== What you need to do ==
As you reproduce every line below, keep it exactly as written and leave out the images.

== Collected data ==

☆ ☆ ☆ ☆

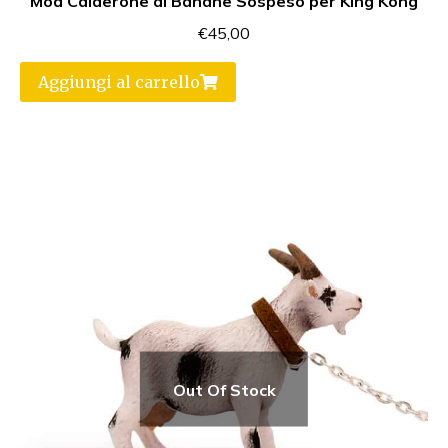
Mod Calderone di Banane Sospeso per King Kong
€
45,00
Aggiungi al carrello
Out Of Stock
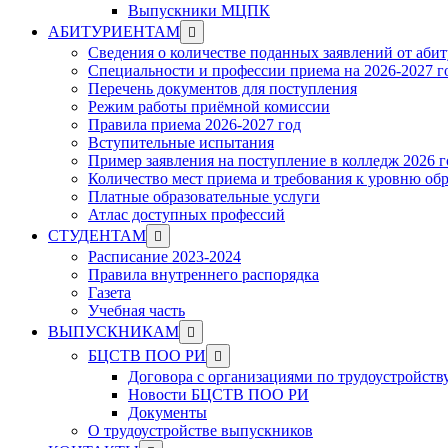
Выпускники МЦПК
Show
АБИТУРИЕНТАМ
sub
Сведения о количестве поданных заявлений от аби
menu
Специальности и профессии приема на 2026-2027 г
Перечень документов для поступления
Режим работы приёмной комиссии
Правила приема 2026-2027 год
Вступительные испытания
Пример заявления на поступление в колледж 2026 г
Количество мест приема и требования к уровню об
Платные образовательные услуги
Атлас доступных профессий
Show
СТУДЕНТАМ
sub
Расписание 2023-2024
menu
Правила внутреннего распорядка
Газета
Учебная часть
Show
ВЫПУСКНИКАМ
sub
Show
БЦСТВ ПОО РИ
menu
sub
Договора с организациями по трудоустройств
menu
Новости БЦСТВ ПОО РИ
Документы
О трудоустройстве выпускников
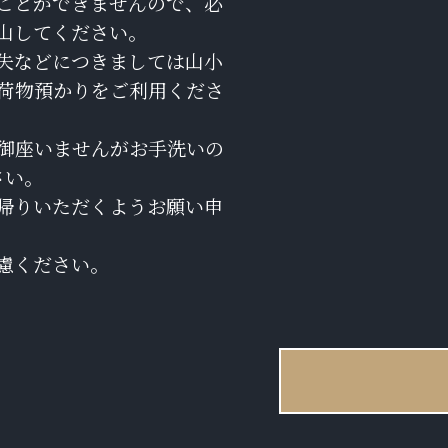
ことができませんので、必
山してください。
失などにつきましては山小
荷物預かりをご利用くださ
御座いませんがお手洗いの
さい。
帰りいただくようお願い申
慮ください。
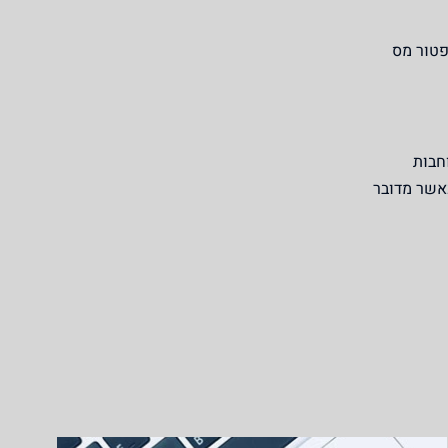
פטור מס
חבות
כאשר מדובר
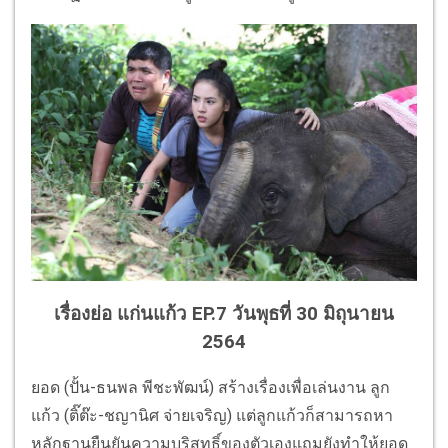
เรื่องย่อ แก่นแก้ว EP.7 วันพุธที่ 30 มิถุนายน
2564
ยอด (ปั้น-ธนพล พีชะพัฒน์) สร้างเรื่องเพื่อเล่นงาน ลูก
แก้ว (ติ๊ต๊ะ-ชญานิศ จ่ายเจริญ) แต่ลูกแก้วก็สามารถหา
หลักฐานยืนยันความบริสุทธิ์ของตัวเองแถมยังทำให้ยอด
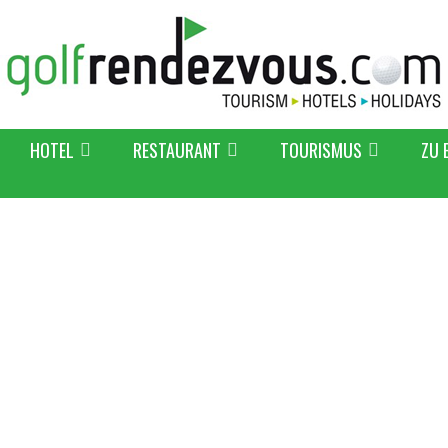
HOTEL
RESTAURANT
TOURISMUS
ZU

☆ ☆ ☆ ☆

== Response for this exercise ==
Mod Calderone di Banane Sospeso per King Kong
€
45,00
Aggiungi al carrello
Out Of Stock
Выпускники МЦПК
Show
АБИТУРИЕНТАМ
sub
Сведения о количестве поданных заявлений от аби
menu
Специальности и профессии приема на 2026-2027 г
Перечень документов для поступления
Режим работы приёмной комиссии
Правила приема 2026-2027 год
Вступительные испытания
Пример заявления на поступление в колледж 2026 г
Количество мест приема и требования к уровню об
Платные образовательные услуги
Атлас доступных профессий
Show
СТУДЕНТАМ
sub
Расписание 2023-2024
menu
Правила внутреннего распорядка
Газета
Учебная часть
Show
ВЫПУСКНИКАМ
sub
Show
БЦСТВ ПОО РИ
menu
sub
Договора с организациями по трудоустройств
menu
Новости БЦСТВ ПОО РИ
Документы
О трудоустройстве выпускников
ことができませんので、必
山してください。
失などにつきましては山小
荷物預かりをご利用くださ
御座いませんがお手洗いの
さい。
帰りいただくようお願い申
慮ください。
פטור מס
חבות
כאשר מדובר
เรื่องย่อ แก่นแก้ว EP.7 วันพุธที่ 30 มิถุนายน
2564
ยอด (ปั้น-ธนพล พีชะพัฒน์) สร้างเรื่องเพื่อเล่นงาน ลูก
แก้ว (ติ๊ต๊ะ-ชญานิศ จ่ายเจริญ) แต่ลูกแก้วก็สามารถหา
หลักฐานยืนยันความบริสุทธิ์ของตัวเองแถมยังทำให้ยอด
HOTEL
RESTAURANT
TOURISMUS
ZU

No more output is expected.